> Activity
Given the records below, would you repeat exactly the lines that begin at the one containing "ディリゲント・サウンドク" and end at the one containing "2025年までの世界の主要国の販売数量、消費量、市場シェ", inclusive?

> Data records
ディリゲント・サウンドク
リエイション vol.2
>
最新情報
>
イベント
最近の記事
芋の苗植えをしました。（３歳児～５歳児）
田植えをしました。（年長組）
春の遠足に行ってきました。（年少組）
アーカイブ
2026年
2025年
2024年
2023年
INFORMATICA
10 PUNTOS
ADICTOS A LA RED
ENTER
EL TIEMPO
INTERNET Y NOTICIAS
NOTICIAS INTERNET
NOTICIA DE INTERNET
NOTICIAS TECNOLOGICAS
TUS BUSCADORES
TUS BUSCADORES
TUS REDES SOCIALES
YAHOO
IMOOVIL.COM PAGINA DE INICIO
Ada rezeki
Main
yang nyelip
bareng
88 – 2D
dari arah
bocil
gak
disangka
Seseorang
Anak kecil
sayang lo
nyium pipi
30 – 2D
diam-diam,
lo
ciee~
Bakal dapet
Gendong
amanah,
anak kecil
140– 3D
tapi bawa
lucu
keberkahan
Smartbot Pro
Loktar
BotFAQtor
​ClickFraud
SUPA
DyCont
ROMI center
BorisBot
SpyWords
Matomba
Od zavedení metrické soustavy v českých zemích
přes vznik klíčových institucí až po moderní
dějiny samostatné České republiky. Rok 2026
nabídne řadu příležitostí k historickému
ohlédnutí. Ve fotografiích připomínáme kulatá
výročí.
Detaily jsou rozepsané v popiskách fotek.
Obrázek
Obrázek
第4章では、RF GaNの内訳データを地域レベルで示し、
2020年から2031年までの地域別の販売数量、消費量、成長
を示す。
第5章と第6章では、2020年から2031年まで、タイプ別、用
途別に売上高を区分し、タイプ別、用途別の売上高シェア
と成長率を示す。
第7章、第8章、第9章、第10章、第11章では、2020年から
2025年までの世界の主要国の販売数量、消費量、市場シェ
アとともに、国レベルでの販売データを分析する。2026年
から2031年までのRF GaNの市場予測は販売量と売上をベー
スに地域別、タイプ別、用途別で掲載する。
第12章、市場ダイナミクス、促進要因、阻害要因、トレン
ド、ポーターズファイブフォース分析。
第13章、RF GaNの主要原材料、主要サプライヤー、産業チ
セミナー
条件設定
==
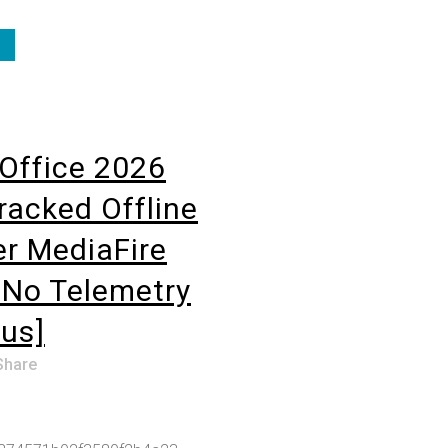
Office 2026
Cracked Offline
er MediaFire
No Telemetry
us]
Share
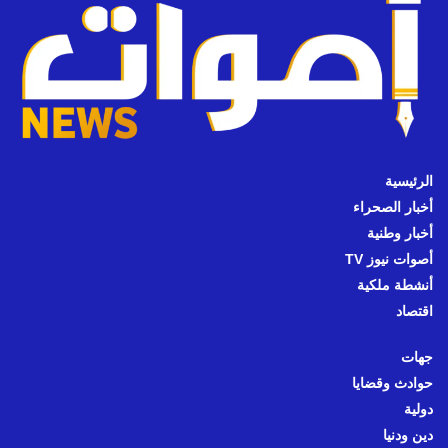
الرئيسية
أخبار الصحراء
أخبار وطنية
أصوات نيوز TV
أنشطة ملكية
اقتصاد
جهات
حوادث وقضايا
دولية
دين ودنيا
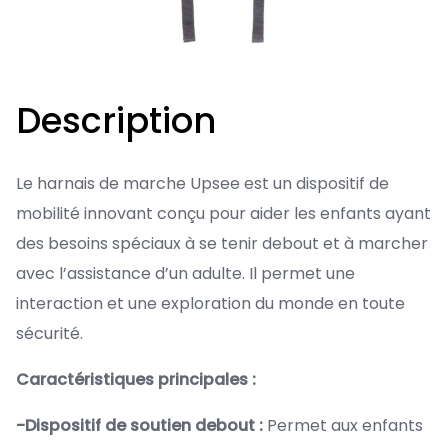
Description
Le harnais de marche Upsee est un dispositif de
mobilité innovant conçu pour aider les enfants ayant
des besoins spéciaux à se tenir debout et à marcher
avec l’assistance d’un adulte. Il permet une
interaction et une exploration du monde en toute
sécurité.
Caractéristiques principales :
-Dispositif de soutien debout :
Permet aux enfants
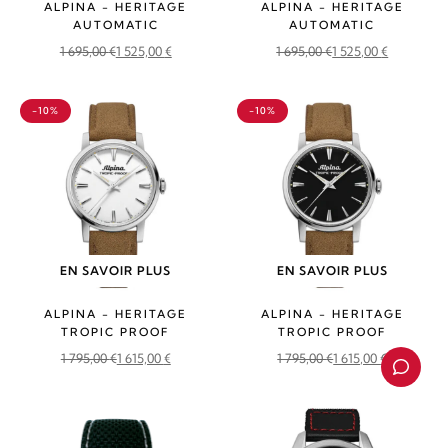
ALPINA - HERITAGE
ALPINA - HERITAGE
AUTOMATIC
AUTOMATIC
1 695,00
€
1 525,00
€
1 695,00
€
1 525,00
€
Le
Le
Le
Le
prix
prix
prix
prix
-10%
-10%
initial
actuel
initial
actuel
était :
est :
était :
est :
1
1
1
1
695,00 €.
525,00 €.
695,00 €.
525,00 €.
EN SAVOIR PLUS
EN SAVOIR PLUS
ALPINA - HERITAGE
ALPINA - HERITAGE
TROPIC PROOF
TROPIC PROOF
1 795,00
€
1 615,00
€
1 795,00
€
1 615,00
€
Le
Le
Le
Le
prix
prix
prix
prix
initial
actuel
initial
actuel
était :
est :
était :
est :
--
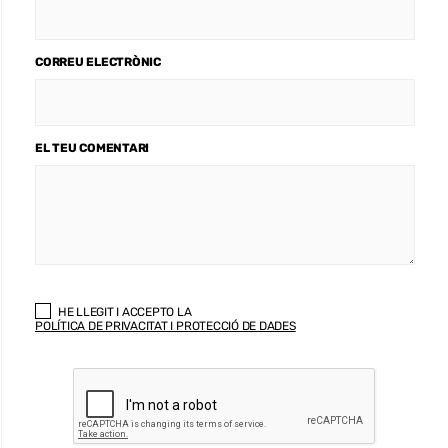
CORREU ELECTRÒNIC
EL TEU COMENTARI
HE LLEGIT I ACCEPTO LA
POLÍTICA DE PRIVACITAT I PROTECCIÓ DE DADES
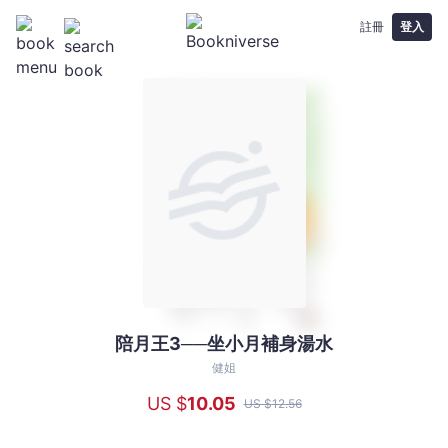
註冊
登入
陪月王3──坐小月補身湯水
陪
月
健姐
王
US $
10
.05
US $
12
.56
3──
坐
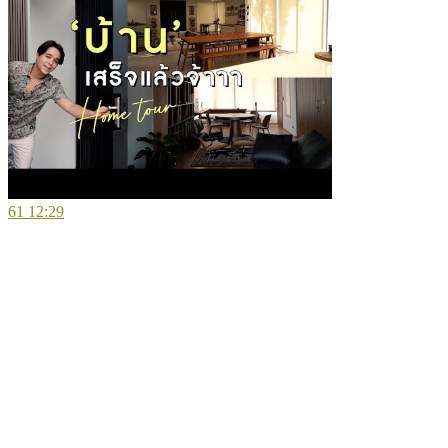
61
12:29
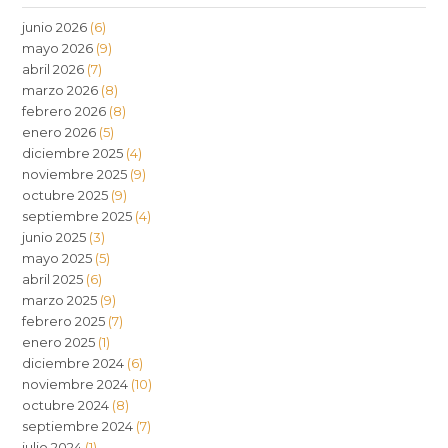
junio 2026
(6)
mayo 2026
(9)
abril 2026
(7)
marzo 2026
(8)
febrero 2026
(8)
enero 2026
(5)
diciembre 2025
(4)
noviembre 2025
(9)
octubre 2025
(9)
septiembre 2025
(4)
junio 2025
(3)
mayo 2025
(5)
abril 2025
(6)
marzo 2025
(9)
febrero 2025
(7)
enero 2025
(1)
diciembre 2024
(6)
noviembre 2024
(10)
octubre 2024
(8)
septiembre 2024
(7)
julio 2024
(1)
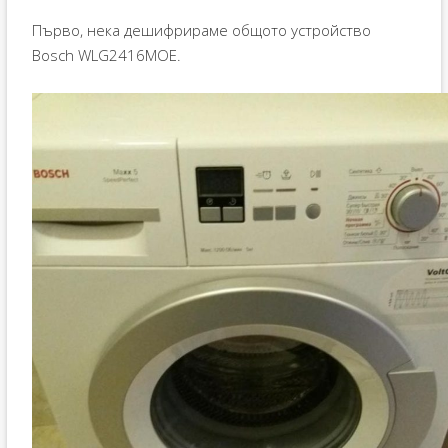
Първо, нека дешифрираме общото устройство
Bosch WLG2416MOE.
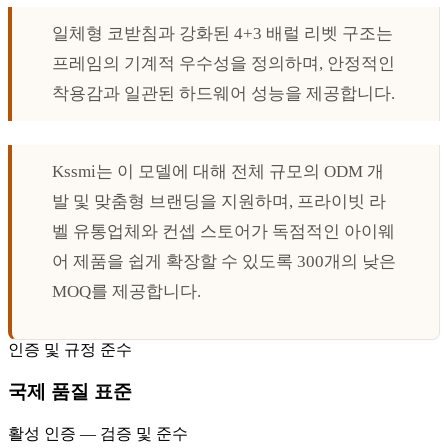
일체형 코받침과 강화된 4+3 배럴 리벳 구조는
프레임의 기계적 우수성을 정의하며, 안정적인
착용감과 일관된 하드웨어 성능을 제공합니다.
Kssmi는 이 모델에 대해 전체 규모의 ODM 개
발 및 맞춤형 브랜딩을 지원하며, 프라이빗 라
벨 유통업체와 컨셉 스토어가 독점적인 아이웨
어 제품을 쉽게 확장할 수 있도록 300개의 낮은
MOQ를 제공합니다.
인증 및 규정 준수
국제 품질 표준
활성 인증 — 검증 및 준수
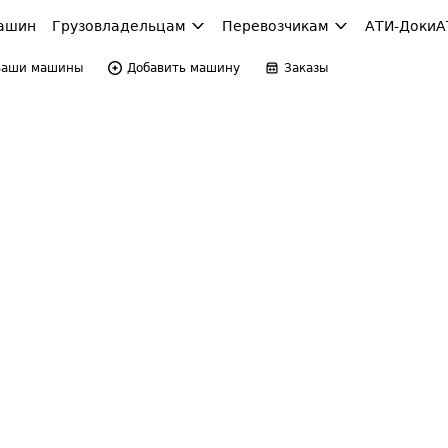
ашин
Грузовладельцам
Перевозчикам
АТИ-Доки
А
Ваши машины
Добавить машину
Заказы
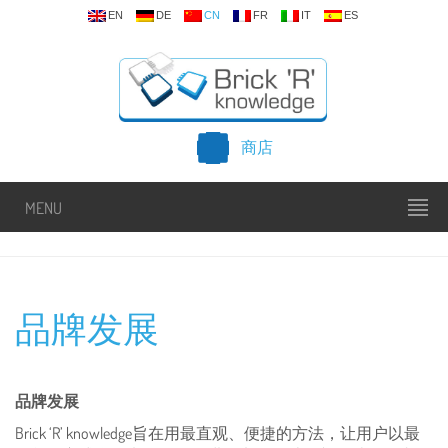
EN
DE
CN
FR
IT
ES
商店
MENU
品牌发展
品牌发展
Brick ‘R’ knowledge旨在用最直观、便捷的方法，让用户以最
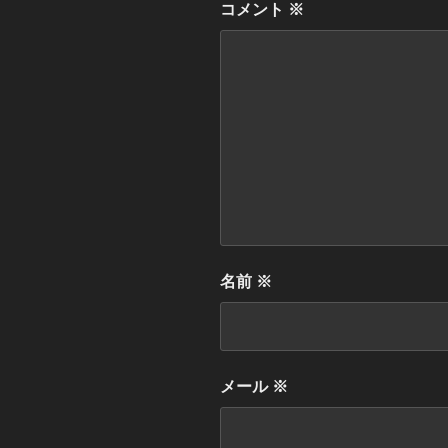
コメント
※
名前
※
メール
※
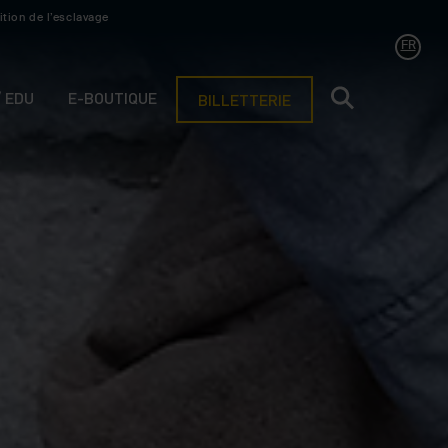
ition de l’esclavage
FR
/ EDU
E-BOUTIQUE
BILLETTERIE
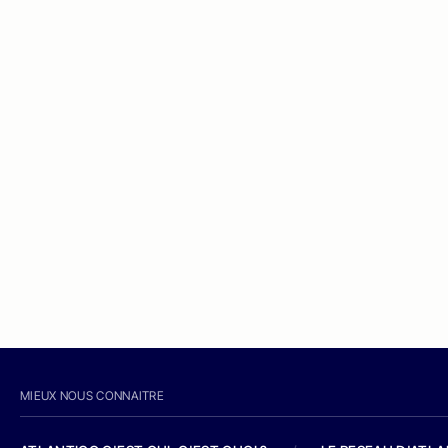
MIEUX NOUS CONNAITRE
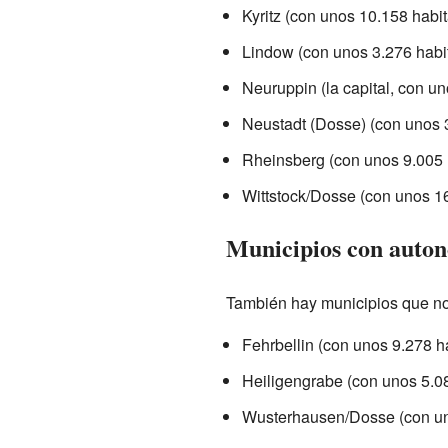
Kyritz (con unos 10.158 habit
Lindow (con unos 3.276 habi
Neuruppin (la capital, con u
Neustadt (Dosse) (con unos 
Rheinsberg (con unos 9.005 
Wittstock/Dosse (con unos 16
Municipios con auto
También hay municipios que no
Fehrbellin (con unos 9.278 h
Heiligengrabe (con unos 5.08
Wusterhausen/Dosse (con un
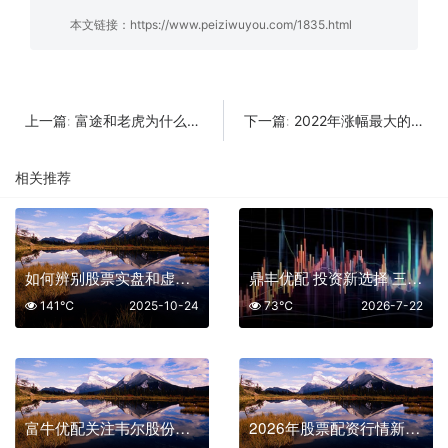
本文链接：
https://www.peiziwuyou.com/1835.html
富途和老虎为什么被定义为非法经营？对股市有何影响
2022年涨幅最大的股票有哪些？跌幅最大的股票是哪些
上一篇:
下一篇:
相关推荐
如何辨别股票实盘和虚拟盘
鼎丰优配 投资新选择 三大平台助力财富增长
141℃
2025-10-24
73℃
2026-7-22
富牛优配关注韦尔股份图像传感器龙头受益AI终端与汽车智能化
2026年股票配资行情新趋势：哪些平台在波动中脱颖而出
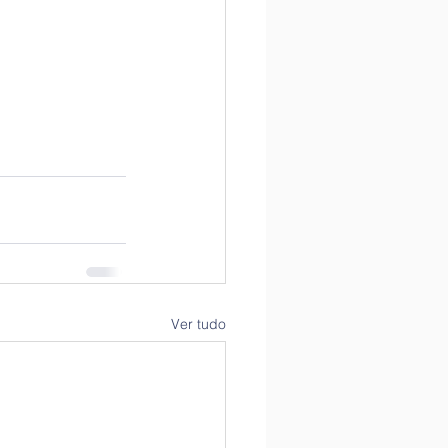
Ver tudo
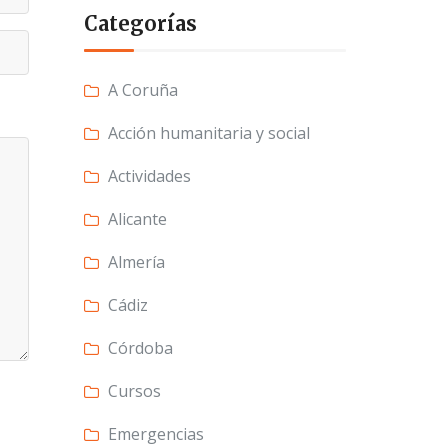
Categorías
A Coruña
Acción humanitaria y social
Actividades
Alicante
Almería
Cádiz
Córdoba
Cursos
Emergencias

> Result of this exercise
ディリゲント・サウンドク
リエイション vol.2
>
最新情報
>
イベント
最近の記事
芋の苗植えをしました。（３歳児～５歳児）
田植えをしました。（年長組）
春の遠足に行ってきました。（年少組）
アーカイブ
2026年
2025年
2024年
2023年
INFORMATICA
10 PUNTOS
ADICTOS A LA RED
ENTER
EL TIEMPO
INTERNET Y NOTICIAS
NOTICIAS INTERNET
NOTICIA DE INTERNET
NOTICIAS TECNOLOGICAS
TUS BUSCADORES
TUS BUSCADORES
TUS REDES SOCIALES
YAHOO
IMOOVIL.COM PAGINA DE INICIO
Ada rezeki
Main
yang nyelip
bareng
88 – 2D
dari arah
bocil
gak
disangka
Seseorang
Anak kecil
sayang lo
nyium pipi
30 – 2D
diam-diam,
lo
ciee~
Bakal dapet
Gendong
amanah,
anak kecil
140– 3D
tapi bawa
lucu
keberkahan
Smartbot Pro
Loktar
BotFAQtor
​ClickFraud
SUPA
DyCont
ROMI center
BorisBot
SpyWords
Matomba
Od zavedení metrické soustavy v českých zemích
přes vznik klíčových institucí až po moderní
dějiny samostatné České republiky. Rok 2026
nabídne řadu příležitostí k historickému
ohlédnutí. Ve fotografiích připomínáme kulatá
výročí.
Detaily jsou rozepsané v popiskách fotek.
Obrázek
Obrázek
第4章では、RF GaNの内訳データを地域レベルで示し、
2020年から2031年までの地域別の販売数量、消費量、成長
を示す。
第5章と第6章では、2020年から2031年まで、タイプ別、用
途別に売上高を区分し、タイプ別、用途別の売上高シェア
と成長率を示す。
第7章、第8章、第9章、第10章、第11章では、2020年から
2025年までの世界の主要国の販売数量、消費量、市場シェ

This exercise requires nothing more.